• Description of the task
Which lines of the data contain the string "label"? Copy every one.

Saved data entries
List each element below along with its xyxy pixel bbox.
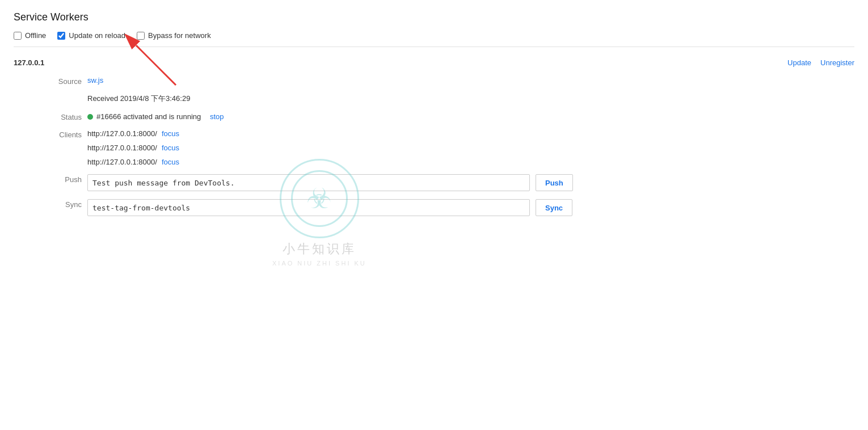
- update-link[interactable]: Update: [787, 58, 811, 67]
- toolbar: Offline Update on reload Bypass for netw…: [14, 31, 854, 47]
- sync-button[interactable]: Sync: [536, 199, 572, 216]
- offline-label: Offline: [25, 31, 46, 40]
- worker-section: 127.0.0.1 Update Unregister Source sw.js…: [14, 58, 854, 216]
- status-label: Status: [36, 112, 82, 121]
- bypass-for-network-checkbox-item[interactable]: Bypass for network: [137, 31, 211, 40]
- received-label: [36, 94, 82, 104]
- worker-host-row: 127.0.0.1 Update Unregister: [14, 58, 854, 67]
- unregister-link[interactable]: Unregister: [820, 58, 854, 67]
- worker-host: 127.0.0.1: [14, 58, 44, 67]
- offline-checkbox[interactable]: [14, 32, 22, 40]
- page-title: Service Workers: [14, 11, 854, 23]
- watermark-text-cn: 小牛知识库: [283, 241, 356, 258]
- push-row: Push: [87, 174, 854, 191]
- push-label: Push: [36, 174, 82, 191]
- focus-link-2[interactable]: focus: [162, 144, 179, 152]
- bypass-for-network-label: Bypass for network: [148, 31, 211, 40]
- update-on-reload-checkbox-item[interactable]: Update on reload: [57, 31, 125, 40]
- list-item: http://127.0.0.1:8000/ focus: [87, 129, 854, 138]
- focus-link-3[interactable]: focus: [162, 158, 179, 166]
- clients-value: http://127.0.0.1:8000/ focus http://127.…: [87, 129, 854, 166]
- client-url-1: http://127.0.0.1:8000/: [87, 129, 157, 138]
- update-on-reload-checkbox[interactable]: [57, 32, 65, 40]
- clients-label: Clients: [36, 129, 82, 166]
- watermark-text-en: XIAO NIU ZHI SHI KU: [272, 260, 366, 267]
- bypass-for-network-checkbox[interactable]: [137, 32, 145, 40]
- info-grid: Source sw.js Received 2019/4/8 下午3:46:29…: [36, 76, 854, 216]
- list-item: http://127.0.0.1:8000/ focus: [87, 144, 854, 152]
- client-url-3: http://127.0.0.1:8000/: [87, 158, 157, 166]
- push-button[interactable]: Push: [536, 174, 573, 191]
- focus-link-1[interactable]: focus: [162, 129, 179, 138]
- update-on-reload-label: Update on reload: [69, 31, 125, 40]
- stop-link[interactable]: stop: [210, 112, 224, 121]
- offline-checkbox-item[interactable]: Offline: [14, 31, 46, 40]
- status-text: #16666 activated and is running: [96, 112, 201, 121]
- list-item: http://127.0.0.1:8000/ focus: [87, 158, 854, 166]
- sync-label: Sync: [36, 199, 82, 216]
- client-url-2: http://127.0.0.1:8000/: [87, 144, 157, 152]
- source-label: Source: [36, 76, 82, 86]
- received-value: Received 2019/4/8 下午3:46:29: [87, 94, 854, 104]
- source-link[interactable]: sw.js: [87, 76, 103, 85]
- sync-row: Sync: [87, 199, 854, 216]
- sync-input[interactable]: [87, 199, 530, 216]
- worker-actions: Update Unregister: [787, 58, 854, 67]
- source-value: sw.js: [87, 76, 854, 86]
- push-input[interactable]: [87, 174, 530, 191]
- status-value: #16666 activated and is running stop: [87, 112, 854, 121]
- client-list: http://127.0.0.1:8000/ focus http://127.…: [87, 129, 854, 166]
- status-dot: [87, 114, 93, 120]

• Response to the exercise
- offline-label: Offline: [25, 31, 46, 40]
- status-label: Status: [36, 112, 82, 121]
- received-label: [36, 94, 82, 104]
- push-label: Push: [36, 174, 82, 191]
- bypass-for-network-label: Bypass for network: [148, 31, 211, 40]
- clients-label: Clients: [36, 129, 82, 166]
- update-on-reload-label: Update on reload: [69, 31, 125, 40]
- sync-label: Sync: [36, 199, 82, 216]
- source-label: Source: [36, 76, 82, 86]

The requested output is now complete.